§ What needs to be done
Read the records and gather each line that includes "macro".

§ Task inputs

*-*-*

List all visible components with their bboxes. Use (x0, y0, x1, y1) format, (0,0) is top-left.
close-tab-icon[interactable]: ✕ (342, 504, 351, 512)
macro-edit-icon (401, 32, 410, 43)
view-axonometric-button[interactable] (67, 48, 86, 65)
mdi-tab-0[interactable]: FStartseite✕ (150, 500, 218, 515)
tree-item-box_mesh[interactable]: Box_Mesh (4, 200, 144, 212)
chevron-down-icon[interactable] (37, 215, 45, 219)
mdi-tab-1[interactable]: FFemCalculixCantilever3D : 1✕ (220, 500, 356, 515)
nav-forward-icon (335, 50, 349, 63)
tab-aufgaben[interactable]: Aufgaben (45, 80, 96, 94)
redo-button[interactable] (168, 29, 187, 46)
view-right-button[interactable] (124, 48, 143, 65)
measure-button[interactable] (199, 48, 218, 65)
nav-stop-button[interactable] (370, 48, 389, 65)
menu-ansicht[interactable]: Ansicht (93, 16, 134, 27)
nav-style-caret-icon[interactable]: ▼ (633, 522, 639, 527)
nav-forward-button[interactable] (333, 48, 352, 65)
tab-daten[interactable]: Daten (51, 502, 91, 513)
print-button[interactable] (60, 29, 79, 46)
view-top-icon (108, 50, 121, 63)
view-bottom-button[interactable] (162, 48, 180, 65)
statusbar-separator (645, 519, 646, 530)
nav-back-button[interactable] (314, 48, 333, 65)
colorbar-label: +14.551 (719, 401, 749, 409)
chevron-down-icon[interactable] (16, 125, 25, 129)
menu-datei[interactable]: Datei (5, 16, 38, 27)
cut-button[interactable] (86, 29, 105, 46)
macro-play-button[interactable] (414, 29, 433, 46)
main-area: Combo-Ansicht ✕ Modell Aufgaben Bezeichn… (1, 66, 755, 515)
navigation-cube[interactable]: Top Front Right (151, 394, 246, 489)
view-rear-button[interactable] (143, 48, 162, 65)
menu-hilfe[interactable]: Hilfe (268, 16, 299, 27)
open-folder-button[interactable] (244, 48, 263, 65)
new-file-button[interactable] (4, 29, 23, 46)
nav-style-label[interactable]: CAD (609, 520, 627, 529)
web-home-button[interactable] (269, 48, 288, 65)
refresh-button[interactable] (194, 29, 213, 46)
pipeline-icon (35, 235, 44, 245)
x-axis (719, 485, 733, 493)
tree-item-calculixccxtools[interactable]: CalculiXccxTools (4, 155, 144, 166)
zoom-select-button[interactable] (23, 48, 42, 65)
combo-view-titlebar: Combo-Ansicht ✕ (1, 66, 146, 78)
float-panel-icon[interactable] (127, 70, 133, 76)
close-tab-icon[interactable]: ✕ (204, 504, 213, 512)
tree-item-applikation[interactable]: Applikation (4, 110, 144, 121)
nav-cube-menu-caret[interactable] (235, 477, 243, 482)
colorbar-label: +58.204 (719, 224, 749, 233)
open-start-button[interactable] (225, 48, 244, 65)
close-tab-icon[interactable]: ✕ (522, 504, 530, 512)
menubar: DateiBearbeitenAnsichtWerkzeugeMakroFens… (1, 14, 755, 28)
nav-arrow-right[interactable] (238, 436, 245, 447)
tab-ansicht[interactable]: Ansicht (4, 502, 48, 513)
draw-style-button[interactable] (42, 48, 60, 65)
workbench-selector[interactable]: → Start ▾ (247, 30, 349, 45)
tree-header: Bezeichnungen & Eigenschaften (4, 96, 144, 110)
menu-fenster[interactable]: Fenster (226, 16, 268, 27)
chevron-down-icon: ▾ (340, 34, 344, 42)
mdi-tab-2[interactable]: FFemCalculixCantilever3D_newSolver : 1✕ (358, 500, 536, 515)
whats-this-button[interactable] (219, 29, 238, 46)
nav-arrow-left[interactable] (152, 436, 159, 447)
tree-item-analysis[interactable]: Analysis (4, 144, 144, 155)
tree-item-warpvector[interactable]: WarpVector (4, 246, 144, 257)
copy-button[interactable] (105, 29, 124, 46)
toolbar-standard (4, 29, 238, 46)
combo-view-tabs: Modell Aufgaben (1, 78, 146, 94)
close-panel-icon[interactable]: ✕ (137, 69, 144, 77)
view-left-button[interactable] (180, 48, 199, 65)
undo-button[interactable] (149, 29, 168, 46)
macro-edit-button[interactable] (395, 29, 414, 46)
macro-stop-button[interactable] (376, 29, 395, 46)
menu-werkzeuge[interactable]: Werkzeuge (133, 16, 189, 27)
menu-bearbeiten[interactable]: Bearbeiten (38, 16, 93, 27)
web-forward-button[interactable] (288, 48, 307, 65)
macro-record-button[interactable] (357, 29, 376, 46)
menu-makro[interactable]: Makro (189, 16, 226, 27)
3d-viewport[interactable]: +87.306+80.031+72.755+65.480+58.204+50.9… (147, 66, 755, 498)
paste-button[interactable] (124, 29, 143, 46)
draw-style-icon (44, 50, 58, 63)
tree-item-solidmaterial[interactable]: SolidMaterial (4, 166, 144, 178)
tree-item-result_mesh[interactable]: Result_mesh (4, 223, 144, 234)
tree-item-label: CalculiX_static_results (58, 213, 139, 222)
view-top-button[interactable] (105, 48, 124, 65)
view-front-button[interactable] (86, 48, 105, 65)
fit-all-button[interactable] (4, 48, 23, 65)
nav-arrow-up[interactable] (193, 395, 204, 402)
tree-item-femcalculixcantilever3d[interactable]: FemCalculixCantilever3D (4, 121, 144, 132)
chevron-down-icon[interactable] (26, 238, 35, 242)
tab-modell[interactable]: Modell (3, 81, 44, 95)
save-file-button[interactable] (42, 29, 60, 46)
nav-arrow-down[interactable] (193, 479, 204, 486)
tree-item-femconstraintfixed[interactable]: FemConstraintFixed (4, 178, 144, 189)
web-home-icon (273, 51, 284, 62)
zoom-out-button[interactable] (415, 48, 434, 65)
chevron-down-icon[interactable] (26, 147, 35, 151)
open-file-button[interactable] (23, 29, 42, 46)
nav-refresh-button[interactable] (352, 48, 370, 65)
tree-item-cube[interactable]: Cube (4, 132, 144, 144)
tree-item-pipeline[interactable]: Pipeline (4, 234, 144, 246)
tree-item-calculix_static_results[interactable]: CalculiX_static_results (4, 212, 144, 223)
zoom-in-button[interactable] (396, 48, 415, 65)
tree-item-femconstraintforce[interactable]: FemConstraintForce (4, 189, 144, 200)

*-*-*

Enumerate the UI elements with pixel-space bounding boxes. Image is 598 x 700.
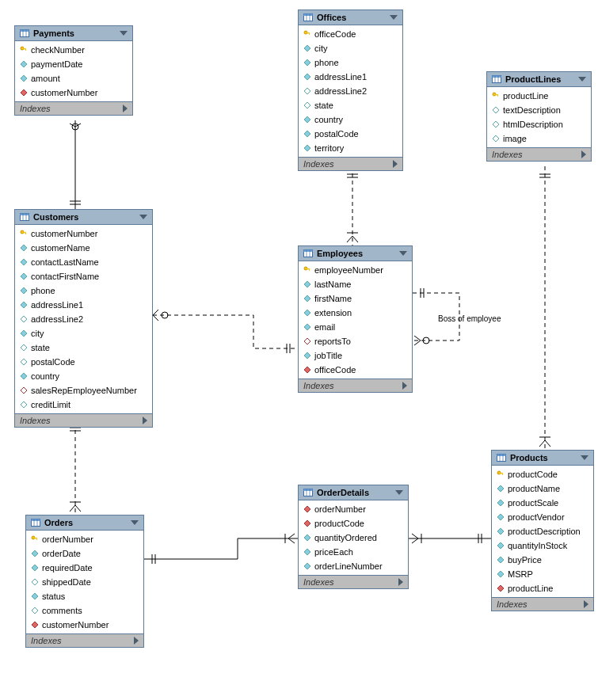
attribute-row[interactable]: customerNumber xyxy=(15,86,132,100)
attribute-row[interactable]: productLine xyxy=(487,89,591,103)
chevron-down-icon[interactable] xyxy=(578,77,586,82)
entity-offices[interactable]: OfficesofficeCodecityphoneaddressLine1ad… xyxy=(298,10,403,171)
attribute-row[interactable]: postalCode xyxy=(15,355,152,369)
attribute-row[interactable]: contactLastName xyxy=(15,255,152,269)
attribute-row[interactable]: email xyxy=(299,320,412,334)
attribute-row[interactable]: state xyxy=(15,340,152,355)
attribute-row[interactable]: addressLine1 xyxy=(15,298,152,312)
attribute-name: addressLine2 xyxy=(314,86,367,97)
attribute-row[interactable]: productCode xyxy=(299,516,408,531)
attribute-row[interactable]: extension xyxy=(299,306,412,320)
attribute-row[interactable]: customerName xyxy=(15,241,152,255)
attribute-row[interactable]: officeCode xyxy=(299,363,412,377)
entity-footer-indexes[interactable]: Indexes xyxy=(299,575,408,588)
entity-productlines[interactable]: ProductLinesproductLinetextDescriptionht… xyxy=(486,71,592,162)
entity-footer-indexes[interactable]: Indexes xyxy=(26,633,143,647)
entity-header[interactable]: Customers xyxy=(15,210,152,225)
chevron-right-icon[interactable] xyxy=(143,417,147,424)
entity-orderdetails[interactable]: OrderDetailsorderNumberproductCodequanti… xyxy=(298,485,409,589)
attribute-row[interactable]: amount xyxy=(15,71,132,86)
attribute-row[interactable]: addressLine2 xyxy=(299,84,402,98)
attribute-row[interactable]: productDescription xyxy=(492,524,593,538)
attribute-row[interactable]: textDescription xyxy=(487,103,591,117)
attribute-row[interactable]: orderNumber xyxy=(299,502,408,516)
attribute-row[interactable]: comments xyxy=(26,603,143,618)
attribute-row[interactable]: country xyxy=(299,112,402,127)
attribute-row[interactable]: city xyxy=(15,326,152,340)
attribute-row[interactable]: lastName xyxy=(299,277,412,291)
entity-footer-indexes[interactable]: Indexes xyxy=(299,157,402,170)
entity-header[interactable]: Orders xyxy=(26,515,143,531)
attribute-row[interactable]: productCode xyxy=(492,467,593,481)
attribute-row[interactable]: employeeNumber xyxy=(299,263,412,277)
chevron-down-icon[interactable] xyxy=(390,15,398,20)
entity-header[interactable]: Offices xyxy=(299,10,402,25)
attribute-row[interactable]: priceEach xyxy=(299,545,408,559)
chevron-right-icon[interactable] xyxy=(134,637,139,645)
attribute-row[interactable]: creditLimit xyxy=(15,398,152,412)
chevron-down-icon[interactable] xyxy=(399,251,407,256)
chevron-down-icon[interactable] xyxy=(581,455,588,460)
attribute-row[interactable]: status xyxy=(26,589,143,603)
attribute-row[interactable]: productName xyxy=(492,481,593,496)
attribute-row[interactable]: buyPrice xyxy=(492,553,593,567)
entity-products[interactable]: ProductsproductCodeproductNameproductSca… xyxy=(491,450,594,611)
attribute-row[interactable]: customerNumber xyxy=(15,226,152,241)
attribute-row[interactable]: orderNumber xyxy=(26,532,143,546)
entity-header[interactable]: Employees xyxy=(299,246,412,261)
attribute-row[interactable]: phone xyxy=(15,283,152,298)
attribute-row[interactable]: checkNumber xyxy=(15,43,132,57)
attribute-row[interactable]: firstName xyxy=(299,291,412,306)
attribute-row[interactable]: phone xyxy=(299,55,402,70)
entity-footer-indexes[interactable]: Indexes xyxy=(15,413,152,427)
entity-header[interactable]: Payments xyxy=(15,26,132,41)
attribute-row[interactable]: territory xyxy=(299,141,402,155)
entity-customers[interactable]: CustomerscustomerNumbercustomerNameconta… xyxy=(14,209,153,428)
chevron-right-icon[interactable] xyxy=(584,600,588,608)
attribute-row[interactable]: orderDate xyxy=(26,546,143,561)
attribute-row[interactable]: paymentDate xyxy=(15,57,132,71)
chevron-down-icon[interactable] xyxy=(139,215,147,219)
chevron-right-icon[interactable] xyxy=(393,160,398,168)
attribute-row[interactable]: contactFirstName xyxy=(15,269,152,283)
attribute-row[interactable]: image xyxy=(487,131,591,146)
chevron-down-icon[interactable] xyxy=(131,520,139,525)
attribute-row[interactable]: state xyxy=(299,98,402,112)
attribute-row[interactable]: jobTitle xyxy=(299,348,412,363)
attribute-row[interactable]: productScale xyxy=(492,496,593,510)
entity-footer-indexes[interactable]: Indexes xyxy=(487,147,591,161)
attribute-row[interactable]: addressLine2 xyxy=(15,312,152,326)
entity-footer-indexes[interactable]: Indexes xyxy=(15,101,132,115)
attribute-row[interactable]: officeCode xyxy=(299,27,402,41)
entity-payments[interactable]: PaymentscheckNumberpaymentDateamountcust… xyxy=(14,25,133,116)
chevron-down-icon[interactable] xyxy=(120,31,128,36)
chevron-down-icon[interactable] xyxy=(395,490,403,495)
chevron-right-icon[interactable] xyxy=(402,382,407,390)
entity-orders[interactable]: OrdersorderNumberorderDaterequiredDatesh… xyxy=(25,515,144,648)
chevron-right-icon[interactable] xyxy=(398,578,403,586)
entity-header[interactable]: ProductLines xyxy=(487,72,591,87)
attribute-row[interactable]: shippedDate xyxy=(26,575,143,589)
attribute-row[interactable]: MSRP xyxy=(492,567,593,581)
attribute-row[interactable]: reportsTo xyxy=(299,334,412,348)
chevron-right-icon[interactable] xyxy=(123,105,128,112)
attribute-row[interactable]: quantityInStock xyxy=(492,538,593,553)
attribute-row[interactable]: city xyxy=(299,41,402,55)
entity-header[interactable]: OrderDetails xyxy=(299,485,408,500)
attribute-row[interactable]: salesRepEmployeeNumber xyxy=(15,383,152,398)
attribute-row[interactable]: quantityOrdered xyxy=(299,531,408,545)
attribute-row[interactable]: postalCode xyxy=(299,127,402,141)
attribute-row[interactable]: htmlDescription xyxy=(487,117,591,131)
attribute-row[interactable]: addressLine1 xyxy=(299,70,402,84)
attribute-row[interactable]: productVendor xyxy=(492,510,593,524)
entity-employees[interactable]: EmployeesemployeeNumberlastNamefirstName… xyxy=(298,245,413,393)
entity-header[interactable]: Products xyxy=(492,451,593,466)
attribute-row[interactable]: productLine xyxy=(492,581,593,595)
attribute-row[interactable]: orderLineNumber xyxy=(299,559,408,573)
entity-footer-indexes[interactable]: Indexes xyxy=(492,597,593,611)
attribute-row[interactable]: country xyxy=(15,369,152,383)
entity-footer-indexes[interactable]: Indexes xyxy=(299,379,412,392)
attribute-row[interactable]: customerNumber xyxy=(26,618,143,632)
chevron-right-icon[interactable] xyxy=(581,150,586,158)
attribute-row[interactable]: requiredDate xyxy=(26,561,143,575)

*-*-*

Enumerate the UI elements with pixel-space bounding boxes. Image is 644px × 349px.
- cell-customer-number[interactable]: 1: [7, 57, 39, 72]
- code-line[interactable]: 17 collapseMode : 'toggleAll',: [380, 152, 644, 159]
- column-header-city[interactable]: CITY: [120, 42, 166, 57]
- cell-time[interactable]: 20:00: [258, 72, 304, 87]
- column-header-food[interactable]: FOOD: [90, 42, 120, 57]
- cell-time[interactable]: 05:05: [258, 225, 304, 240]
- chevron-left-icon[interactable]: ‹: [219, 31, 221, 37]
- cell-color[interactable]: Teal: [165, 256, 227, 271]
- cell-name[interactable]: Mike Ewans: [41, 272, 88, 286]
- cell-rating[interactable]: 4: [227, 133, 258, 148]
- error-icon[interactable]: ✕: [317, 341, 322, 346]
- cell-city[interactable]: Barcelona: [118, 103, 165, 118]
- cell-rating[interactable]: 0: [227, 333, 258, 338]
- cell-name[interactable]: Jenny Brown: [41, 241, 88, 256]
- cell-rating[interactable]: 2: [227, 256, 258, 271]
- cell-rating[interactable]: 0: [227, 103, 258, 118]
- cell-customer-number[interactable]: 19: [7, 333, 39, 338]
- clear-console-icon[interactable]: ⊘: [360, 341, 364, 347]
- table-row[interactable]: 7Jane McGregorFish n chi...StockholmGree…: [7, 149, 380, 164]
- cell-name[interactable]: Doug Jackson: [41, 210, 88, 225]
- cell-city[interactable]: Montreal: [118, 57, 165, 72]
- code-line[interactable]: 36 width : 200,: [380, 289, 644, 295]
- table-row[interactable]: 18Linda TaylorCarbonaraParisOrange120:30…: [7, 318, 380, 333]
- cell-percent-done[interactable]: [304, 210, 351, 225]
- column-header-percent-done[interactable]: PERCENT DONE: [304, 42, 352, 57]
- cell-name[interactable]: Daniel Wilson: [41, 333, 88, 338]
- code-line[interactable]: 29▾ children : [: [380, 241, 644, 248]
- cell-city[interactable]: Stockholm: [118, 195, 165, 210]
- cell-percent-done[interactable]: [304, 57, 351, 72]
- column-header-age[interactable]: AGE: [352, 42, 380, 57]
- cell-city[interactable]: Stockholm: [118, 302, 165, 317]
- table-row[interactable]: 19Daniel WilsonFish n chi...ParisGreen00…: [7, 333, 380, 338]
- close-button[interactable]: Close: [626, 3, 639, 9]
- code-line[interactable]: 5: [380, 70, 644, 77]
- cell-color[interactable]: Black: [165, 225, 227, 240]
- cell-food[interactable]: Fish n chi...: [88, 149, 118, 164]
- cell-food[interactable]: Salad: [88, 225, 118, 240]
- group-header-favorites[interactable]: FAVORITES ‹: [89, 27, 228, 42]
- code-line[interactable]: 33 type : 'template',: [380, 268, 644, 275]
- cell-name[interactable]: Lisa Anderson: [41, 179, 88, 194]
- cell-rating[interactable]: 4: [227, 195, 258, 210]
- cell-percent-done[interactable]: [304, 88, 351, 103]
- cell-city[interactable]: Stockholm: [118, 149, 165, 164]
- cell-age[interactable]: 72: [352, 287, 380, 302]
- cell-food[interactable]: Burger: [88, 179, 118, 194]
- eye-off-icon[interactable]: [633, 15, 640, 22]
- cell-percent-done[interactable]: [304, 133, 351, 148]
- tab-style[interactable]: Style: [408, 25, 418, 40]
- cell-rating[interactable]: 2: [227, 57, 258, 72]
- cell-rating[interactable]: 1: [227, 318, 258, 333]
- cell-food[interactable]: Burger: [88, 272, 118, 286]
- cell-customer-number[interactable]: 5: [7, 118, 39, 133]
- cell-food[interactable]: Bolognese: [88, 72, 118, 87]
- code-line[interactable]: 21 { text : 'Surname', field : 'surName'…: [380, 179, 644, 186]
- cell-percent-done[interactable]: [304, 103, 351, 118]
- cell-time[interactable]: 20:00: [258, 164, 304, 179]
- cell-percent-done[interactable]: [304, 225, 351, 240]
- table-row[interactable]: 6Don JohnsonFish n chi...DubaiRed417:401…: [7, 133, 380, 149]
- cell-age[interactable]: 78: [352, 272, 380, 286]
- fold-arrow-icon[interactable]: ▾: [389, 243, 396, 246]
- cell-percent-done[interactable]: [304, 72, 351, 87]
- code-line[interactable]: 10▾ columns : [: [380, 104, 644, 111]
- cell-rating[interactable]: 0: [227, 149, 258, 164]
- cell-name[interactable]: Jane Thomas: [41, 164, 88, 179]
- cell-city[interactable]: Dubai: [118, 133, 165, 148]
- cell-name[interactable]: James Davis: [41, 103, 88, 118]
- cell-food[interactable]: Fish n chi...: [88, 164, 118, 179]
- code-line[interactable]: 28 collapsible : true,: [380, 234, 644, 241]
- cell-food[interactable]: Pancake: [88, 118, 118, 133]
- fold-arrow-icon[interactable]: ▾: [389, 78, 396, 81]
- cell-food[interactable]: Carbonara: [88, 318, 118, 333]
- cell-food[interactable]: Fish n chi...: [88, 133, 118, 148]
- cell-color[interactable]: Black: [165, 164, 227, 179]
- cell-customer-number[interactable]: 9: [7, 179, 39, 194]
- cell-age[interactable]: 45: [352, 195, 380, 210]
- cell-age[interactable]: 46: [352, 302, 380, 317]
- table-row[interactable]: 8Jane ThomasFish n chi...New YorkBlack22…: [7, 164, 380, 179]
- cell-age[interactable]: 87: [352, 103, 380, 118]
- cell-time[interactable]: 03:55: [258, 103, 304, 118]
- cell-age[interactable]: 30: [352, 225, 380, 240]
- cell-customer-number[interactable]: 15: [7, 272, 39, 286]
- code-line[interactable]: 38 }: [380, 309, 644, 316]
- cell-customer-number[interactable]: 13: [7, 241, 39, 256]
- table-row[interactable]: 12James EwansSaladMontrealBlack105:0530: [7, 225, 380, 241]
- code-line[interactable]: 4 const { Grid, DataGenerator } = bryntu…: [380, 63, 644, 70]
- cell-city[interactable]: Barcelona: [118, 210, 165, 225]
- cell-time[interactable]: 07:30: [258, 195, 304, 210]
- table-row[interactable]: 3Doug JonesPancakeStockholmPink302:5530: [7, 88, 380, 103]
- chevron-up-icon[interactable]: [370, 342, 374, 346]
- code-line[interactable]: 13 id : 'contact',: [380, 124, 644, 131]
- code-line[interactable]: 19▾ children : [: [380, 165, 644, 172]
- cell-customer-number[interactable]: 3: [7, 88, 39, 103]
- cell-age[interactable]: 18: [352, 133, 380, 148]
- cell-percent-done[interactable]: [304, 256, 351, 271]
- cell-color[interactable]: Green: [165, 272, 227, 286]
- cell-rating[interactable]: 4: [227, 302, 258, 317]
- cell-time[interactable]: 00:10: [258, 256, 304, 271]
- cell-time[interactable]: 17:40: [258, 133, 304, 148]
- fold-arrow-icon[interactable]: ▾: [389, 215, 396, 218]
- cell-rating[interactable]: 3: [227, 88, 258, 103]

*-*-*

§ Expected answer
macro-edit-icon (401, 32, 410, 43)
macro-play-button[interactable] (414, 29, 433, 46)
macro-edit-button[interactable] (395, 29, 414, 46)
macro-stop-button[interactable] (376, 29, 395, 46)
macro-record-button[interactable] (357, 29, 376, 46)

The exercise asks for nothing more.